If a real estate agent has used other agents’ photos for their own listings, it is extremely dangerous. The reason for this is that these agents can get into legal trouble for using other people’s photos without their consent or knowledge.
Some MLS systems impose hefty fines on copyright infringement, and these fines can build up quickly. In fact, some MLS systems will even levy a $50 per day fine on a real estate agent for every day that they infringe on another’s copyrights.
Copyright Protections for Photography
When a real estate agent hires a professional photographer to take photographs of a property, they have certain rights to those photos under the Federal Copyright Act. This means that the agent doesn’t just own the photographs when they deliver them; they have an exclusive right to use those photos for a specified period of time, typically the length of the contract that they signed with the photographer.
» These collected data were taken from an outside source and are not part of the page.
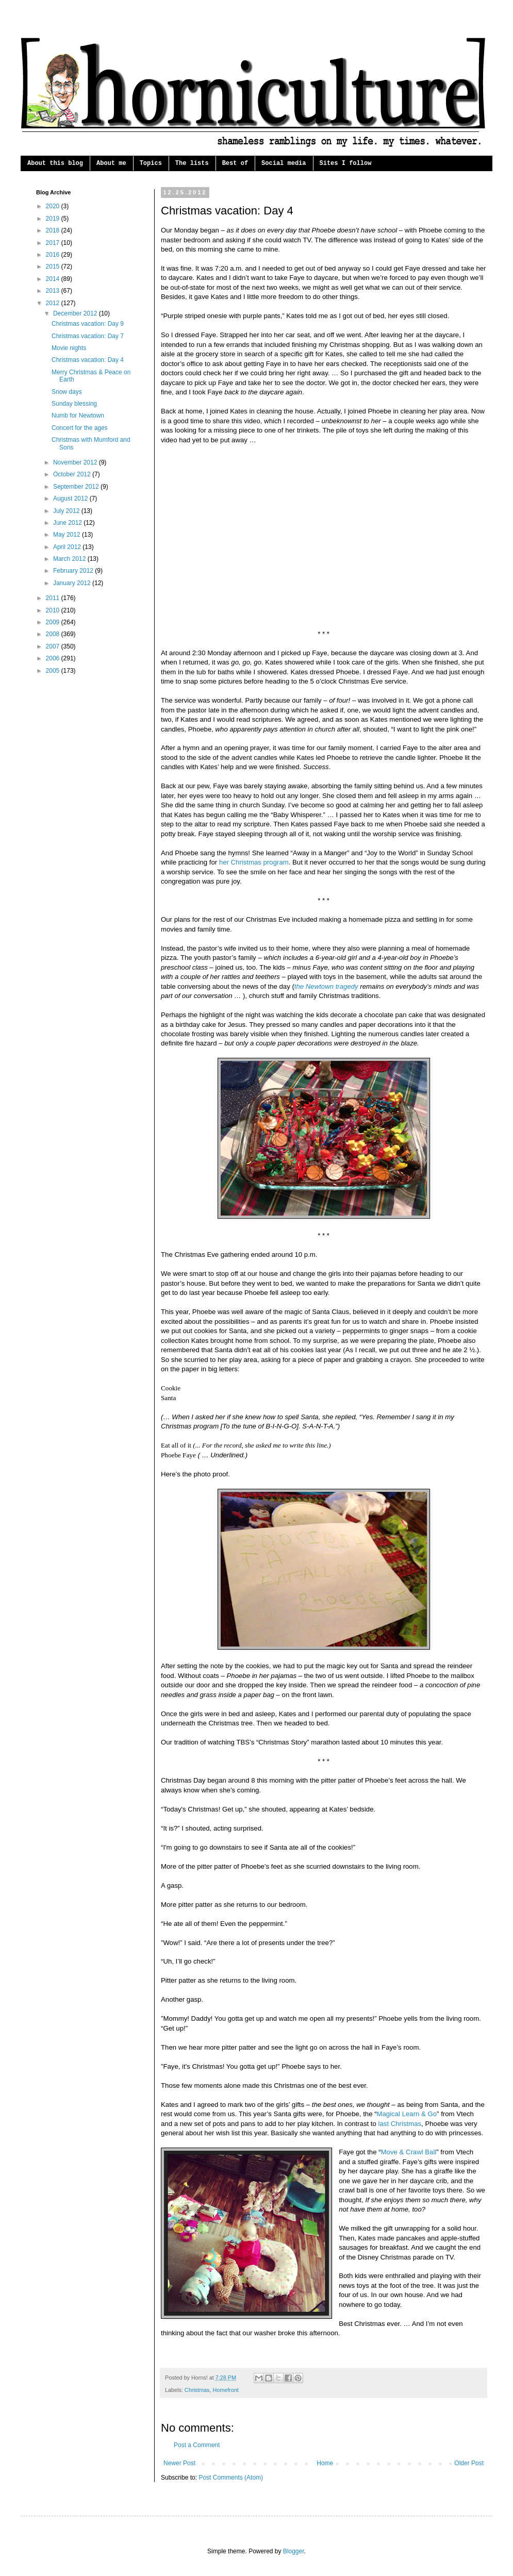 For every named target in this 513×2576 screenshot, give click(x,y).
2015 (53, 266)
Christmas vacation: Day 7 (88, 336)
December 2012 (76, 313)
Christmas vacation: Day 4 (88, 359)
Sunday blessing (74, 403)
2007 (53, 646)
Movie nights (69, 348)
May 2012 (67, 534)
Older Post (469, 2463)
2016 (53, 254)
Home (325, 2463)
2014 (53, 278)
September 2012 (77, 486)
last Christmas (400, 2124)
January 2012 (72, 583)
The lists (192, 163)
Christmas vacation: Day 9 (88, 323)
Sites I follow (346, 163)
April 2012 (67, 547)
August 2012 (71, 498)
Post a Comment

A real estate agent may also have the option of obtaining a license from the owner of the copyright to use those photographs for a limited amount of time as long as they don’t sell them. If this is the case, the broker can only use those photos a certain number of times and must include a copyright notice that says who owns the photographs and that they are for marketing purposes.
The broker can also impose a license fee for the use of those images. This is a way for the broker to control the usage of the images and ensure that they are being used properly.
Other Licensed Real Estate Agency Content
A property management company or other reselling agency may own existing photography of a property that was created by a third-party and transferred to them for use in specific circumstances (e.g., to sell a property relatively soon after it was first on the market). In this scenario, the agency may be in breach of copyright law if they use those photos for marketing purposes.
Real estate agents can be especially prone to copyright infringement because they often use the same photographers for multiple properties. They may have hired those photographers to take the photographs for their own business purposes and then reuse them for other listings, without their client’s permission.